[Supplied data]
-------
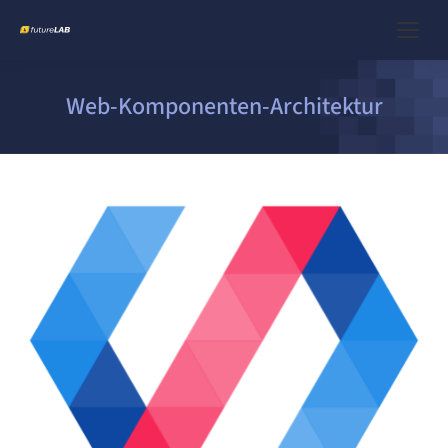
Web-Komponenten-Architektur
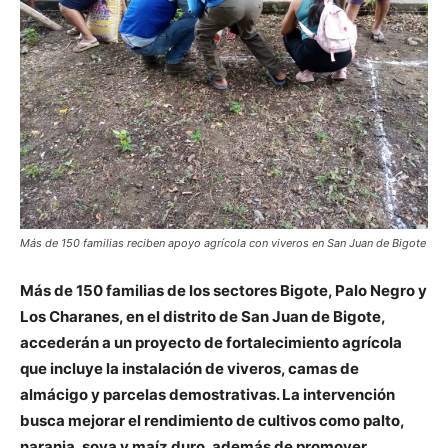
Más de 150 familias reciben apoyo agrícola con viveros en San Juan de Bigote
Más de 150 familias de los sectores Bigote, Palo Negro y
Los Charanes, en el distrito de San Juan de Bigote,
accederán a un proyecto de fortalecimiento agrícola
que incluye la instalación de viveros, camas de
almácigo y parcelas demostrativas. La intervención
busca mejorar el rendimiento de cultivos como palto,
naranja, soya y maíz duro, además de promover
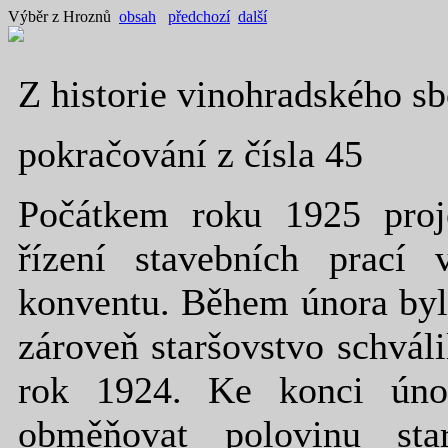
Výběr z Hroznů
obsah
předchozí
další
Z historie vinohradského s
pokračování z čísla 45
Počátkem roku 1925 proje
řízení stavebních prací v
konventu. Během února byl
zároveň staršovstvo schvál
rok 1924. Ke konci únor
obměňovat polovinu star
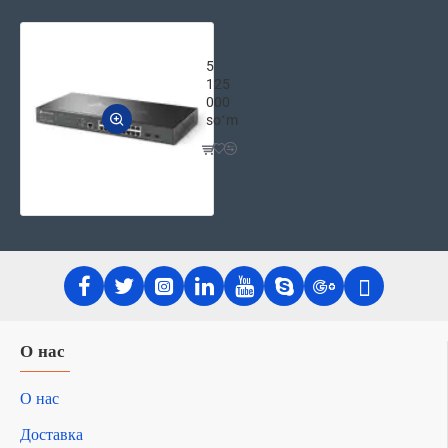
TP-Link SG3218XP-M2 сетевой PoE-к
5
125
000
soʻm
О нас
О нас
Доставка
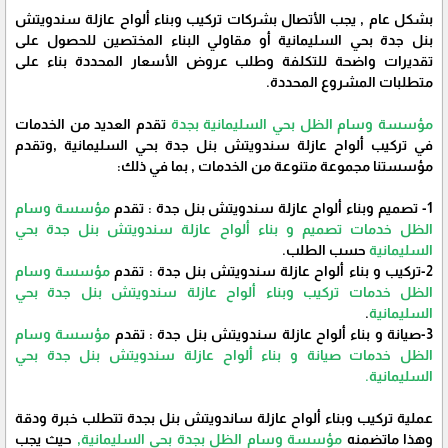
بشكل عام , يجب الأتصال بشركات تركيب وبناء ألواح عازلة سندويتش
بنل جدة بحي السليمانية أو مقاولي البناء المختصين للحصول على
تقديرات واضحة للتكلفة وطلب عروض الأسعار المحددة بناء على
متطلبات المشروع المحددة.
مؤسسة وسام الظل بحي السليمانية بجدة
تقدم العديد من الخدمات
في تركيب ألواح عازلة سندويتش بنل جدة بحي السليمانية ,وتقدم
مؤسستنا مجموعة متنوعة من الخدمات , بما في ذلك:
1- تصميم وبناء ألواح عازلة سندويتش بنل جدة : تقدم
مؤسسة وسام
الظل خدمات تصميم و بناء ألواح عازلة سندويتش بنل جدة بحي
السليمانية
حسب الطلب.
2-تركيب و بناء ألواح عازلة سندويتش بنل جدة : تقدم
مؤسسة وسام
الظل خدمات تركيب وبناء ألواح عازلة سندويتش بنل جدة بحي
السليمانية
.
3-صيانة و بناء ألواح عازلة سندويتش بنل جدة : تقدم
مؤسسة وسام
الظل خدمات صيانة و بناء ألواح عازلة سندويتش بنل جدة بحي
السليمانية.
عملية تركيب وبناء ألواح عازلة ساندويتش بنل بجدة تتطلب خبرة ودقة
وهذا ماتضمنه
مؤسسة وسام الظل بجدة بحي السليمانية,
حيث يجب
-------
[Task item] Every line above in which the word "بجدة" occurs is to be copied.

[Result of the task]
مؤسسة وسام الظل بحي السليمانية بجدة
عملية تركيب وبناء ألواح عازلة ساندويتش بنل بجدة تتطلب خبرة ودقة
مؤسسة وسام الظل بجدة بحي السليمانية,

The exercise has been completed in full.